WORK TO COMPLETE ▸
Gather all lines in the records below that include the word "sicheren".

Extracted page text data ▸

%%

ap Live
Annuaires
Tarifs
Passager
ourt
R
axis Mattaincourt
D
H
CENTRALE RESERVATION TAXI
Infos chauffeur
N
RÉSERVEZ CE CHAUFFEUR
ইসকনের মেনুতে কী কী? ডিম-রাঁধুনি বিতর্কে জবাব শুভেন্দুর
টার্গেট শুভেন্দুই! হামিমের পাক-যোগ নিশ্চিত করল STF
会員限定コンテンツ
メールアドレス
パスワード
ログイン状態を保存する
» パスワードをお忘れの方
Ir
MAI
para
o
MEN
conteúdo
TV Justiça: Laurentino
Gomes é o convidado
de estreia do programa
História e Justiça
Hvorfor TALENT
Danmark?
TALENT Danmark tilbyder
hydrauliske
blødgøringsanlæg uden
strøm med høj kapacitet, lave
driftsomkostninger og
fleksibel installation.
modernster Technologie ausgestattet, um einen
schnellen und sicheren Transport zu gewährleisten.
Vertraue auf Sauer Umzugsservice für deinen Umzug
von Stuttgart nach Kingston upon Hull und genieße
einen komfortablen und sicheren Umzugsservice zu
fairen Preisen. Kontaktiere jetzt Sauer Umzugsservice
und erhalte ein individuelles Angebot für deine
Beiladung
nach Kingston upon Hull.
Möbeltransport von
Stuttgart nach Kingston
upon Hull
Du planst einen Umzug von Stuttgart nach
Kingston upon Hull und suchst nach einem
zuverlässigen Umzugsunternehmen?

%%

FINISHED TASK ▸
schnellen und sicheren Transport zu gewährleisten.
einen komfortablen und sicheren Umzugsservice zu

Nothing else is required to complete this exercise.